- **TASK REQUIREMENTS**: Repeat each entry below exactly, omitting any picture it holds.

Transcribed page contents:

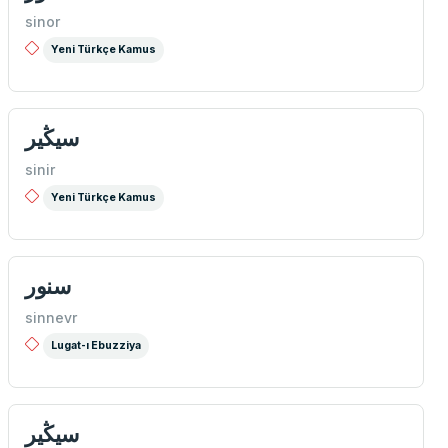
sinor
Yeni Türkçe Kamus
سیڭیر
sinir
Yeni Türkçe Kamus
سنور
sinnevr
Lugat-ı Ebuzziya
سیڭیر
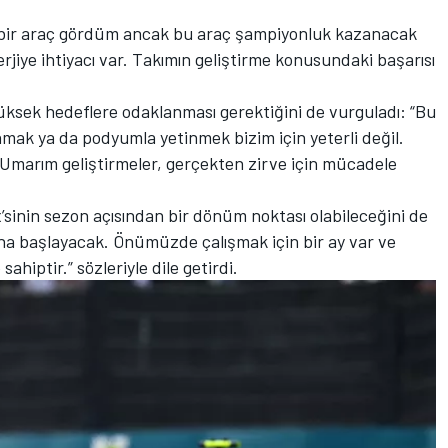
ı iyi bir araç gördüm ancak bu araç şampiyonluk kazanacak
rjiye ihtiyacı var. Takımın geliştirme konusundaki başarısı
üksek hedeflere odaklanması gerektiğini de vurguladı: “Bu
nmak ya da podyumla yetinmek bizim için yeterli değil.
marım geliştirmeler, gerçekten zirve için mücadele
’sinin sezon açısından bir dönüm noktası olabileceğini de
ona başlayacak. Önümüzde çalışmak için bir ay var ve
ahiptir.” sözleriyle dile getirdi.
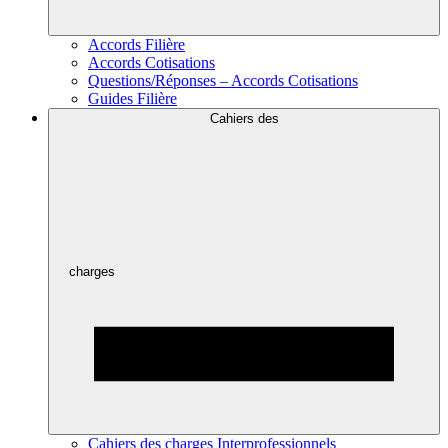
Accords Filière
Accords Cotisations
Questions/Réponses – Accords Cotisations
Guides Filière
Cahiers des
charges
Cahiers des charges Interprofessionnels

- **TASK RESPONSE**:
sinor
Yeni Türkçe Kamus
سیڭیر
sinir
Yeni Türkçe Kamus
سنور
sinnevr
Lugat-ı Ebuzziya
سیڭیر
ı iyi bir araç gördüm ancak bu araç şampiyonluk kazanacak
rjiye ihtiyacı var. Takımın geliştirme konusundaki başarısı
üksek hedeflere odaklanması gerektiğini de vurguladı: “Bu
nmak ya da podyumla yetinmek bizim için yeterli değil.
marım geliştirmeler, gerçekten zirve için mücadele
’sinin sezon açısından bir dönüm noktası olabileceğini de
ona başlayacak. Önümüzde çalışmak için bir ay var ve
ahiptir.” sözleriyle dile getirdi.
Accords Filière
Accords Cotisations
Questions/Réponses – Accords Cotisations
Guides Filière
Cahiers des
charges
Cahiers des charges Interprofessionnels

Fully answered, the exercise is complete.